● **What this task involves**:
Report each line of the data that includes the word "月曜はじまり".

★ ★ ★ ★

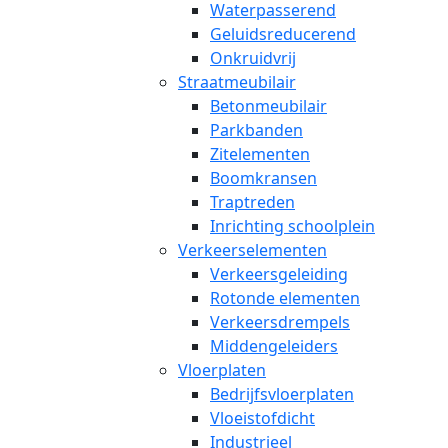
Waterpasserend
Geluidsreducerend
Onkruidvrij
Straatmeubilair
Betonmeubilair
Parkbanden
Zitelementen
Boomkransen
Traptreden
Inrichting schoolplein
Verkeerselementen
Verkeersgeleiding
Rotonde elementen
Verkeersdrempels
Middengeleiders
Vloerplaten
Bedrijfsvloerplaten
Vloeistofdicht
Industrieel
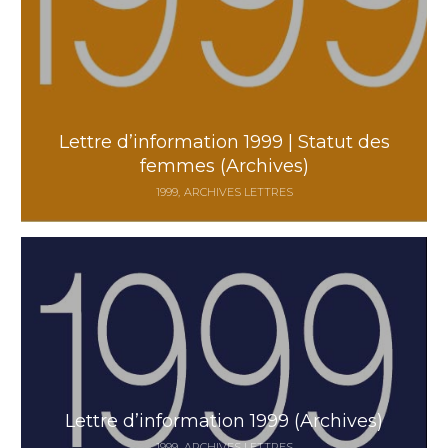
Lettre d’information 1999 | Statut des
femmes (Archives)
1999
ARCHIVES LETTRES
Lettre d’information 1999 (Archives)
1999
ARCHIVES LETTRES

★ ★ ★ ★

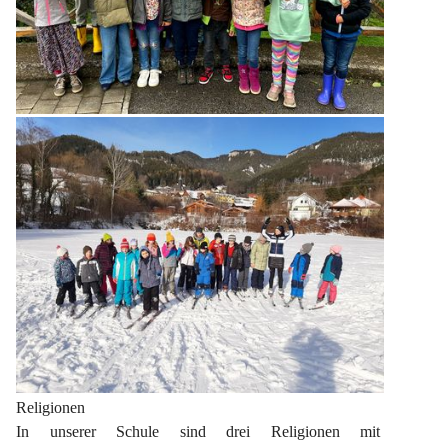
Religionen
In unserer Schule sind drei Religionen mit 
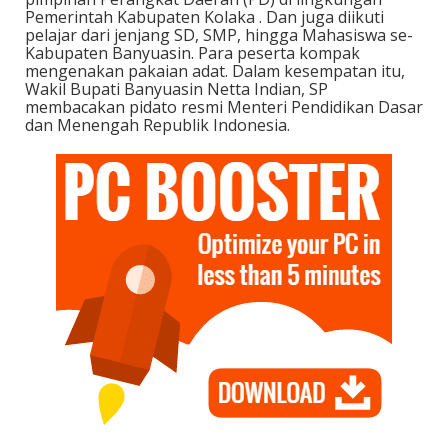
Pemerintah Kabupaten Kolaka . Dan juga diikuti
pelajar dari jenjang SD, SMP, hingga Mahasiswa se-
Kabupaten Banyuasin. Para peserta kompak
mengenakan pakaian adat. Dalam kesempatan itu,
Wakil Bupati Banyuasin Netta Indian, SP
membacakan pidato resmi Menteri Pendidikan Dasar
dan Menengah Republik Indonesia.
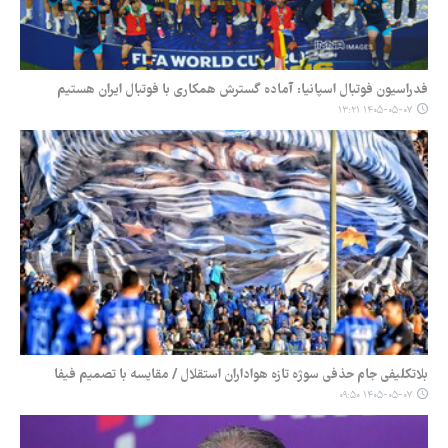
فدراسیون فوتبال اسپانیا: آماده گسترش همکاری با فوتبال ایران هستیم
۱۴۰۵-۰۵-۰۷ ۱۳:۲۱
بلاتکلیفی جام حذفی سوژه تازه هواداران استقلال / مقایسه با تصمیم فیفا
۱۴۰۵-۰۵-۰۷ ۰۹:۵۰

★ ★ ★ ★

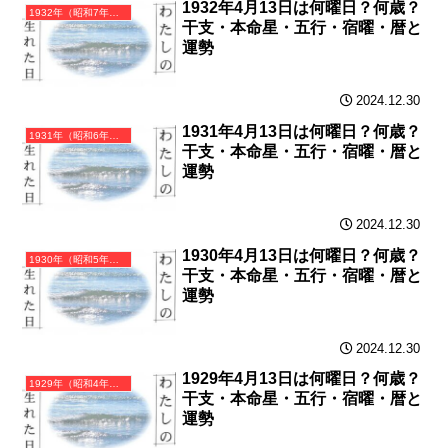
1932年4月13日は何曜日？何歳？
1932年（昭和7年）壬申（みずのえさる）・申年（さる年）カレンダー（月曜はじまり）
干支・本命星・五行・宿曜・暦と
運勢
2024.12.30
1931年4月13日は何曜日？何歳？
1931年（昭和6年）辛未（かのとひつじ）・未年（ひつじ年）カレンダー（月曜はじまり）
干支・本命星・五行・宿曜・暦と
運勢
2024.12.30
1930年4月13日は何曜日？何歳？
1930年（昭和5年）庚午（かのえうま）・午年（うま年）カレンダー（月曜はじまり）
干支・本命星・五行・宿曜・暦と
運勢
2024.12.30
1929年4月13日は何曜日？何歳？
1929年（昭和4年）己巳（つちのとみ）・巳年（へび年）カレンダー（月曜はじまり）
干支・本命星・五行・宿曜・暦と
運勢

★ ★ ★ ★

● **Task result**:
1932年（昭和7年）壬申（みずのえさる）・申年（さる年）カレンダー（月曜はじまり）
1931年（昭和6年）辛未（かのとひつじ）・未年（ひつじ年）カレンダー（月曜はじまり）
1930年（昭和5年）庚午（かのえうま）・午年（うま年）カレンダー（月曜はじまり）
1929年（昭和4年）己巳（つちのとみ）・巳年（へび年）カレンダー（月曜はじまり）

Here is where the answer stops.